Can chess change all this? In my opinion, absolutely! In his article (also in the September 2000 issue of Chess Life), "How Chess Makes a Difference in School Curriculum," Stephen F. Lampkin discusses the introduction of chess into a gifted/talented education program in upstate New York. The success inspired other schools to use chess as a means of teaching critical thinking skills to their students, and one teacher noted that her special education students also benefitted from participating. Overall, students were not only less disruptive, they also scored significantly higher in mathematical reasoning and thinking tests than the state average.
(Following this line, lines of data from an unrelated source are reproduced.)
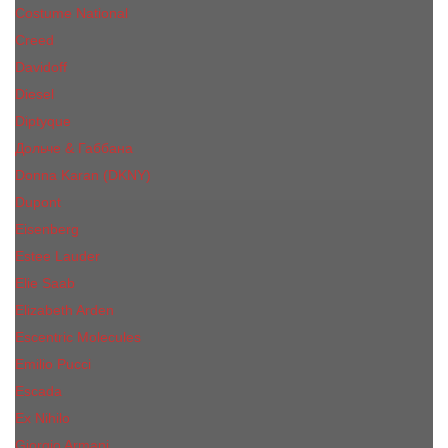
Costume National
Creed
Davidoff
Diesel
Diptyque
Дольче & Габбана
Donna Karan (DKNY)
Dupont
Eisenberg
Еsteе Lаudеr
Elie Saab
Elizabeth Arden
Escentric Molecules
Emilio Pucci
Escada
Ex Nihilo
Giorgio Armani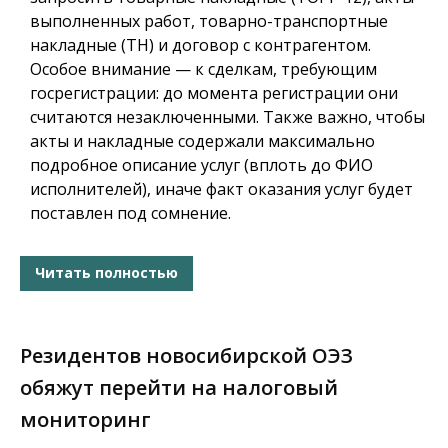
выполненных работ, товарно-транспортные
накладные (ТН) и договор с контрагентом.
Особое внимание — к сделкам, требующим
госрегистрации: до момента регистрации они
считаются незаключенными. Также важно, чтобы
акты и накладные содержали максимально
подробное описание услуг (вплоть до ФИО
исполнителей), иначе факт оказания услуг будет
поставлен под сомнение.
Читать полностью
Резидентов новосибирской ОЭЗ
обяжут перейти на налоговый
мониторинг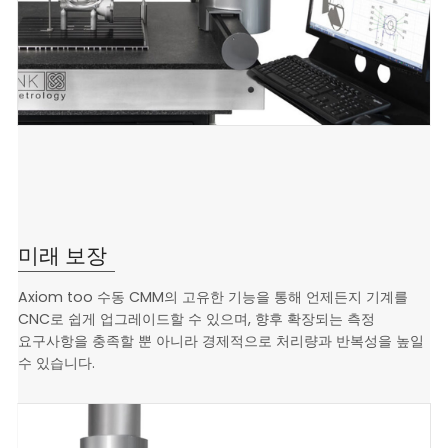
미래 보장
Axiom too 수동 CMM의 고유한 기능을 통해 언제든지 기계를
CNC로 쉽게 업그레이드할 수 있으며, 향후 확장되는 측정
요구사항을
충족할 뿐 아니라 경제적으로 처리량과 반복성을 높일
수 있습니다.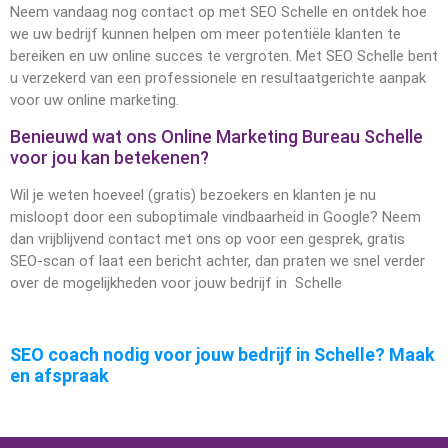
Neem vandaag nog contact op met SEO Schelle en ontdek hoe
we uw bedrijf kunnen helpen om meer potentiële klanten te
bereiken en uw online succes te vergroten. Met SEO Schelle bent
u verzekerd van een professionele en resultaatgerichte aanpak
voor uw online marketing.
Benieuwd wat ons Online Marketing Bureau Schelle
voor jou kan betekenen?
Wil je weten hoeveel (gratis) bezoekers en klanten je nu
misloopt door een suboptimale vindbaarheid in Google? Neem
dan vrijblijvend contact met ons op voor een gesprek, gratis
SEO-scan of laat een bericht achter, dan praten we snel verder
over de mogelijkheden voor jouw bedrijf in Schelle
SEO coach nodig voor jouw bedrijf in Schelle? Maak
en afspraak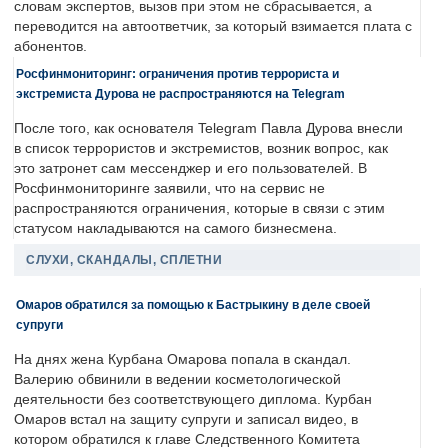
словам экспертов, вызов при этом не сбрасывается, а
переводится на автоответчик, за который взимается плата с
абонентов.
Росфинмониторинг: ограничения против террориста и
экстремиста Дурова не распространяются на Telegram
После того, как основателя Telegram Павла Дурова внесли
в список террористов и экстремистов, возник вопрос, как
это затронет сам мессенджер и его пользователей. В
Росфинмониторинге заявили, что на сервис не
распространяются ограничения, которые в связи с этим
статусом накладываются на самого бизнесмена.
СЛУХИ, СКАНДАЛЫ, СПЛЕТНИ
Омаров обратился за помощью к Бастрыкину в деле своей
супруги
На днях жена Курбана Омарова попала в скандал.
Валерию обвинили в ведении косметологической
деятельности без соответствующего диплома. Курбан
Омаров встал на защиту супруги и записал видео, в
котором обратился к главе Следственного Комитета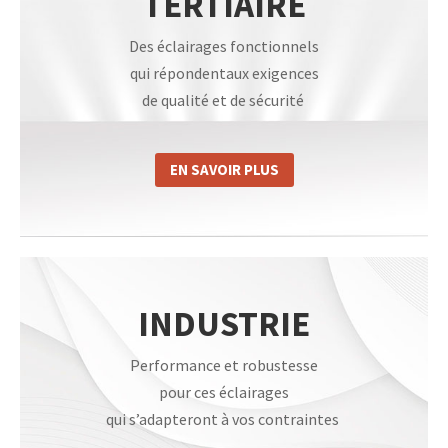
TERTIAIRE
Des éclairages fonctionnels
qui répondentaux exigences
de qualité et de sécurité
EN SAVOIR PLUS
INDUSTRIE
Performance et robustesse
pour ces éclairages
qui s’adapteront à vos contraintes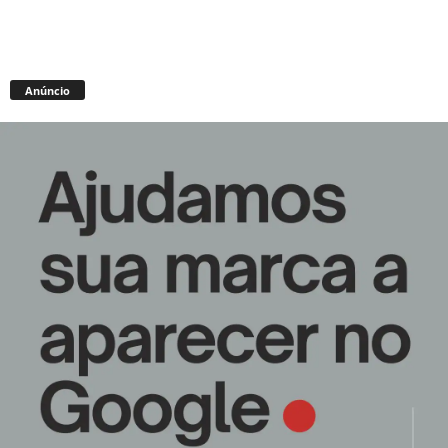
Anúncio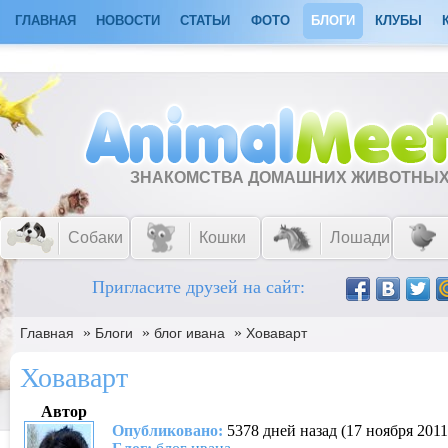
ГЛАВНАЯ
НОВОСТИ
СТАТЬИ
ФОТО
БЛОГИ
КЛУБЫ
ЗНАКОМСТВА ДОМАШНИХ ЖИВОТНЫ
Собаки
Кошки
Лошади
Пригласите друзей на сайт:
»
»
»
Главная
Блоги
блог ивaна
Ховаварт
Ховаварт
Автор
Опубликовано:
5378 дней назад (17 ноября 2011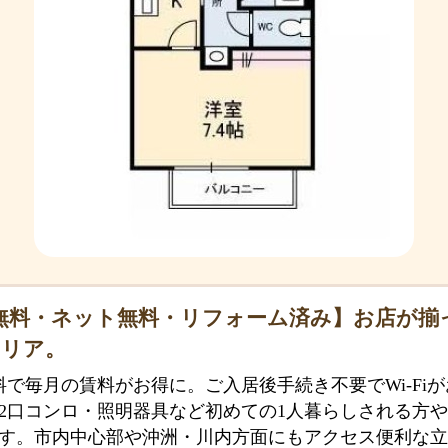
無料・ネット無料・リフォーム済み】お店が揃
エリア。
料で毎月の賃料がお得に。ご入居後手続き不要でWi-Fi
2口コンロ・照明器具など初めての1人暮らしされる方
す。市内中心部や沖洲・川内方面にもアクセス便利な立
Therefore, chess can help students across the spectrum achieve, not just gifted students. A recent report on CNN's "Newsstand" program profiled a teacher who decided to offer chess classes for his elementary school students, who live in one of New York City's worst ghettos. The students not only thrived on chess, but also went on to compete in the scholastic championship tournament, with impressive results. Instead of feeling as if their future offered nothing but an existence filled with miserable poverty, drugs and crime, students can learn there are other opportunities available to them. One of the most important concepts they learn from chess is self-reliance and self-discipline, the cornerstones of building a successful future both on and off the chessboard.
It is unfortunate that when chess classes are proposed, the first thing most school districts think of is the "f-word'.': funding. How, they wonder, can they justify making chess a part of the school curriculum) ?
My answer is, how can they not? Consider the words of Gershunsky and Gufeld: "the results of the game objectively stimulate the player to critical self-analysis and consequently become a means for self-education." This is truly the greatest gift any educator can give a student.
Teachers can help shape and moId the student somewhat; they can provide the means and the opportunity for students to learn, and even learn how to learn. In the end, however, it is the Student who must take the initiative to actually accomplish their future goals by knowing how to think, and any help and support we can offer them to achieve this must be provided.